## [YOUR TASK]
Find "Mercredi 2 septembr" in the listing below, then set down only that line and each later line, unchanged, leaving out pictures.

----- SUPPLIED DATA -----

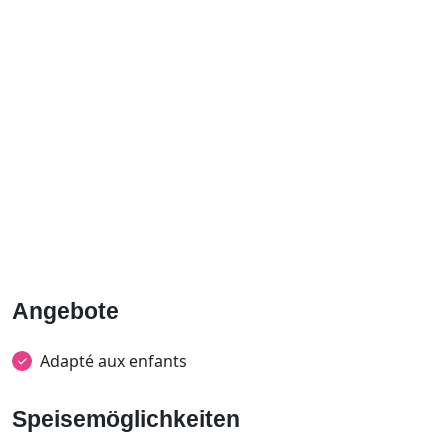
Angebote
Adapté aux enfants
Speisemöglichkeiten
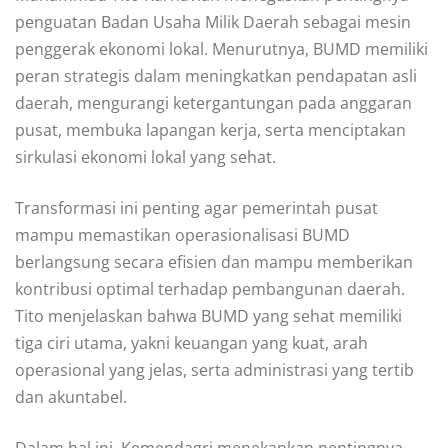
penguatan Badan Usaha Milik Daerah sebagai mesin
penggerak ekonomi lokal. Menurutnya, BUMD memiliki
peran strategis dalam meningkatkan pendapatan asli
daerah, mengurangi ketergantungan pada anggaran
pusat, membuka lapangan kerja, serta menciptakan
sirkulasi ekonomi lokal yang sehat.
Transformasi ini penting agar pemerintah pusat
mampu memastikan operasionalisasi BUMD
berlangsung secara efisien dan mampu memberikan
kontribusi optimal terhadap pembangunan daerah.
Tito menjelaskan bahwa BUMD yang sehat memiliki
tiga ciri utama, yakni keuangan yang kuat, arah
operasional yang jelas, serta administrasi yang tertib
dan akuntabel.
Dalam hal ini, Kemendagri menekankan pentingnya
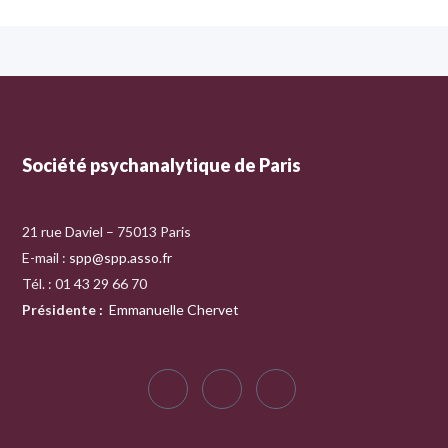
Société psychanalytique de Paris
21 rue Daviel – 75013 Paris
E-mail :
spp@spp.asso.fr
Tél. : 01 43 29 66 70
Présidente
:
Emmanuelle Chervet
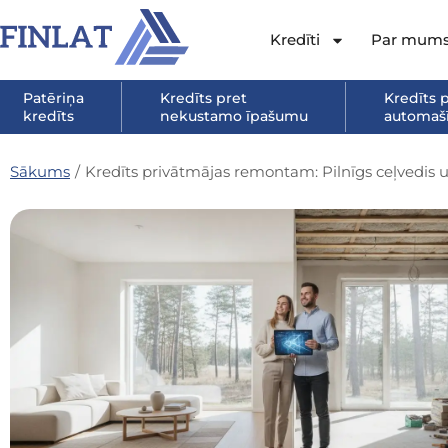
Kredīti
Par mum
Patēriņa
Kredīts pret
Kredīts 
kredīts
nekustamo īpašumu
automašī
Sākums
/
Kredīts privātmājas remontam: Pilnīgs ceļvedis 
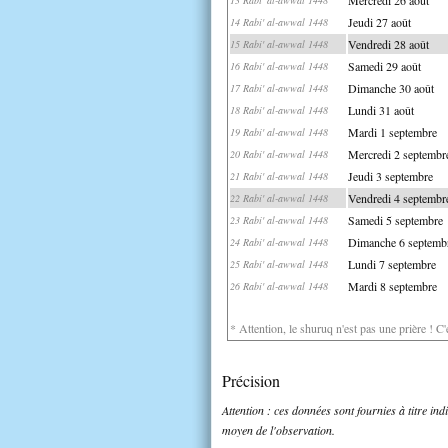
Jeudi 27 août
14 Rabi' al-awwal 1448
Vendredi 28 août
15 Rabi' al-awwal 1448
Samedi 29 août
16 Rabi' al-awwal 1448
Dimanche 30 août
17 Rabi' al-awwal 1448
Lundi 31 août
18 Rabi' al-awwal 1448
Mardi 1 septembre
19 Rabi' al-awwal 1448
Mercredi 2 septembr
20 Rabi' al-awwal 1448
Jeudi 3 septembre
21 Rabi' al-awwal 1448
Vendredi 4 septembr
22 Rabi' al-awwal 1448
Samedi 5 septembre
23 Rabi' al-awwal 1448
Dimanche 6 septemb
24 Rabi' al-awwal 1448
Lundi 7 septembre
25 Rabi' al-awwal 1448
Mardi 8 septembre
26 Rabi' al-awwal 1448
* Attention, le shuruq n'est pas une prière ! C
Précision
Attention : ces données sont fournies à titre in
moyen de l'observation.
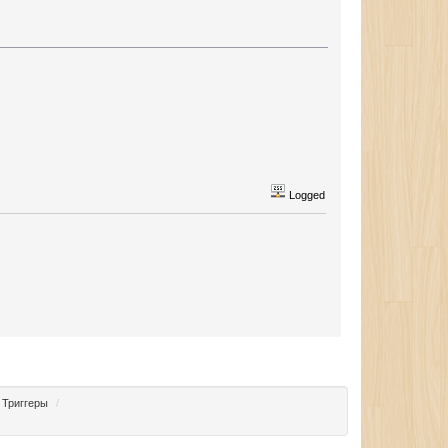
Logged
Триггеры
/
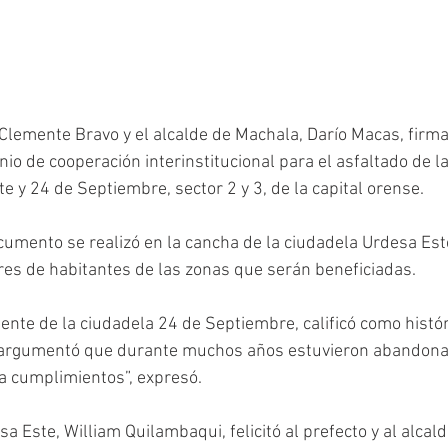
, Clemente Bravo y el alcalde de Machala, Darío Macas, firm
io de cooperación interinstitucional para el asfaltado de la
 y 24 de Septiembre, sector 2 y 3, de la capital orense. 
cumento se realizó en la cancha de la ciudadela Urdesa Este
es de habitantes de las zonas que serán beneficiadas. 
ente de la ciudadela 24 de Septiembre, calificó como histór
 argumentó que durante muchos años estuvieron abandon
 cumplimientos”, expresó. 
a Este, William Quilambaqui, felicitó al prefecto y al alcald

-----

## [REPLY]
Mercredi 2 septembr
20 Rabi' al-awwal 1448
Jeudi 3 septembre
21 Rabi' al-awwal 1448
Vendredi 4 septembr
22 Rabi' al-awwal 1448
Samedi 5 septembre
23 Rabi' al-awwal 1448
Dimanche 6 septemb
24 Rabi' al-awwal 1448
Lundi 7 septembre
25 Rabi' al-awwal 1448
Mardi 8 septembre
26 Rabi' al-awwal 1448
* Attention, le shuruq n'est pas une prière ! C
Précision
Attention : ces données sont fournies à titre in
moyen de l'observation.
Logged
Триггеры
/
, Clemente Bravo y el alcalde de Machala, Darío Macas, firm
io de cooperación interinstitucional para el asfaltado de la
 y 24 de Septiembre, sector 2 y 3, de la capital orense. 
cumento se realizó en la cancha de la ciudadela Urdesa Este
es de habitantes de las zonas que serán beneficiadas. 
ente de la ciudadela 24 de Septiembre, calificó como histór
 argumentó que durante muchos años estuvieron abandon
 cumplimientos”, expresó. 
a Este, William Quilambaqui, felicitó al prefecto y al alcald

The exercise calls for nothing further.